The lake was created when the United States Army Corps of Engineers chose to dam the Salt River, thereby creating the lake, with its public opening in January 1983. The dam, which measures a height of 163 ft and a length of 1280 ft, cost $28.8 million to build. The resulting lake is 3050 acre in total area, has 75 mi of shoreline, and is 18 mi long.

==Activities and amenities==
There is both a park office, maintained by the state of Kentucky, and a visitors center maintained by the United States Army Corps of Engineers.
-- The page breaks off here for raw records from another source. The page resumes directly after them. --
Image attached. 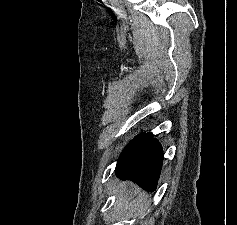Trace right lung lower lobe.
<instances>
[{"instance_id": "98d812e1", "label": "right lung lower lobe", "mask_w": 237, "mask_h": 225, "mask_svg": "<svg viewBox=\"0 0 237 225\" xmlns=\"http://www.w3.org/2000/svg\"><path fill=\"white\" fill-rule=\"evenodd\" d=\"M163 163V150L152 134L142 133L124 148L115 169L121 180H131L147 191L157 188Z\"/></svg>"}]
</instances>
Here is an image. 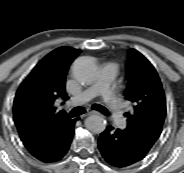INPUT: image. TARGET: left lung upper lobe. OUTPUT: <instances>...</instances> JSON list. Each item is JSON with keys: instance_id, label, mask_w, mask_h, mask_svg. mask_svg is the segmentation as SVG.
<instances>
[{"instance_id": "left-lung-upper-lobe-1", "label": "left lung upper lobe", "mask_w": 184, "mask_h": 173, "mask_svg": "<svg viewBox=\"0 0 184 173\" xmlns=\"http://www.w3.org/2000/svg\"><path fill=\"white\" fill-rule=\"evenodd\" d=\"M124 95L134 104L133 112L125 113V130L151 148L160 137L165 120V96L155 69L134 49L128 54Z\"/></svg>"}]
</instances>
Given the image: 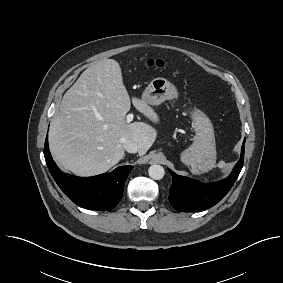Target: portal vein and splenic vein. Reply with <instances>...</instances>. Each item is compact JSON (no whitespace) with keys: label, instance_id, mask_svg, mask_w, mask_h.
I'll return each mask as SVG.
<instances>
[{"label":"portal vein and splenic vein","instance_id":"18ae733b","mask_svg":"<svg viewBox=\"0 0 283 283\" xmlns=\"http://www.w3.org/2000/svg\"><path fill=\"white\" fill-rule=\"evenodd\" d=\"M133 118H134V115L132 113L128 114L126 116V122L130 123L133 120Z\"/></svg>","mask_w":283,"mask_h":283}]
</instances>
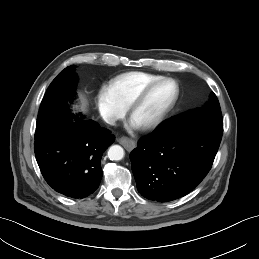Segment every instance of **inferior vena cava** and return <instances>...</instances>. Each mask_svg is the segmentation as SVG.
Here are the masks:
<instances>
[{
  "instance_id": "1",
  "label": "inferior vena cava",
  "mask_w": 259,
  "mask_h": 259,
  "mask_svg": "<svg viewBox=\"0 0 259 259\" xmlns=\"http://www.w3.org/2000/svg\"><path fill=\"white\" fill-rule=\"evenodd\" d=\"M106 123L110 124V125H115V121L116 119L114 117H108L106 118Z\"/></svg>"
}]
</instances>
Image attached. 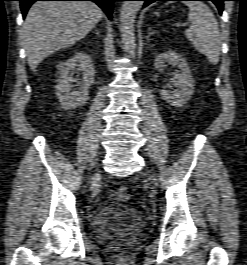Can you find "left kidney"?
Instances as JSON below:
<instances>
[{
  "mask_svg": "<svg viewBox=\"0 0 247 265\" xmlns=\"http://www.w3.org/2000/svg\"><path fill=\"white\" fill-rule=\"evenodd\" d=\"M171 64L177 66L180 71L174 76V85L177 89L173 91L161 90L162 99L173 106L184 105L194 92V79L191 76L190 67L186 60L176 53L169 50L156 56L154 66L158 71H162L166 65Z\"/></svg>",
  "mask_w": 247,
  "mask_h": 265,
  "instance_id": "obj_1",
  "label": "left kidney"
}]
</instances>
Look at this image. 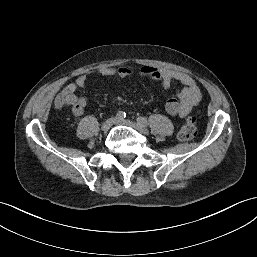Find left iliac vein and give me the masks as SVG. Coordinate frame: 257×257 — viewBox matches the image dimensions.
<instances>
[{"label":"left iliac vein","instance_id":"4c4485c4","mask_svg":"<svg viewBox=\"0 0 257 257\" xmlns=\"http://www.w3.org/2000/svg\"><path fill=\"white\" fill-rule=\"evenodd\" d=\"M115 124L117 125H124V126H128L131 127L143 134H148V129L143 127L142 125H140L139 123H135L133 121L130 120H126V119H116Z\"/></svg>","mask_w":257,"mask_h":257}]
</instances>
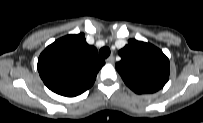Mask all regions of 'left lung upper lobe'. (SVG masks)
I'll list each match as a JSON object with an SVG mask.
<instances>
[{"label":"left lung upper lobe","mask_w":203,"mask_h":123,"mask_svg":"<svg viewBox=\"0 0 203 123\" xmlns=\"http://www.w3.org/2000/svg\"><path fill=\"white\" fill-rule=\"evenodd\" d=\"M119 55L116 69L135 93H154L168 81L169 59L154 45L130 39Z\"/></svg>","instance_id":"left-lung-upper-lobe-1"}]
</instances>
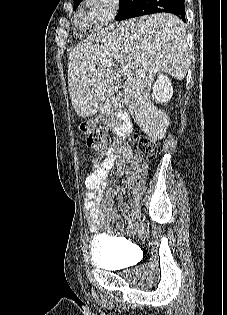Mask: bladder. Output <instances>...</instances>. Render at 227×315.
I'll list each match as a JSON object with an SVG mask.
<instances>
[{"instance_id": "obj_1", "label": "bladder", "mask_w": 227, "mask_h": 315, "mask_svg": "<svg viewBox=\"0 0 227 315\" xmlns=\"http://www.w3.org/2000/svg\"><path fill=\"white\" fill-rule=\"evenodd\" d=\"M129 246L130 242L124 239L95 236L91 240L90 261L105 269L122 267L127 263L122 250Z\"/></svg>"}]
</instances>
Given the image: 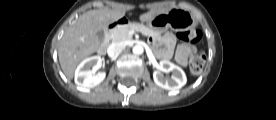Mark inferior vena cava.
<instances>
[{
  "mask_svg": "<svg viewBox=\"0 0 276 120\" xmlns=\"http://www.w3.org/2000/svg\"><path fill=\"white\" fill-rule=\"evenodd\" d=\"M125 48V44L123 42L112 43L107 50V53L110 57L118 54Z\"/></svg>",
  "mask_w": 276,
  "mask_h": 120,
  "instance_id": "602c4592",
  "label": "inferior vena cava"
}]
</instances>
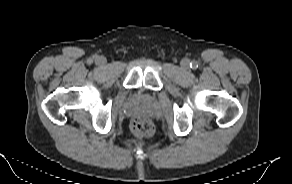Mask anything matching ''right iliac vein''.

The visitors center is pyramid-shaped with a brown metal roof, and contains displays of the local trees, boating, and dam management.

Fishing is the main attraction, as Taylorsville Lake is the most heavily stocked lake in the Commonwealth of Kentucky; it is known for its bluegill, and features bass and crappie.

The parks boasts a "24-mile multi-use trail [system] enjoyed by horse back riders, mountain bikers and hikers alike." There are 17.3 mi of hiking trails in the park, but these are seen as poor quality by hiking enthusiasts as their use by equestrian traffic has made the hiking trails like "a plow had chattered down them". Camping was not available at the park until 1998.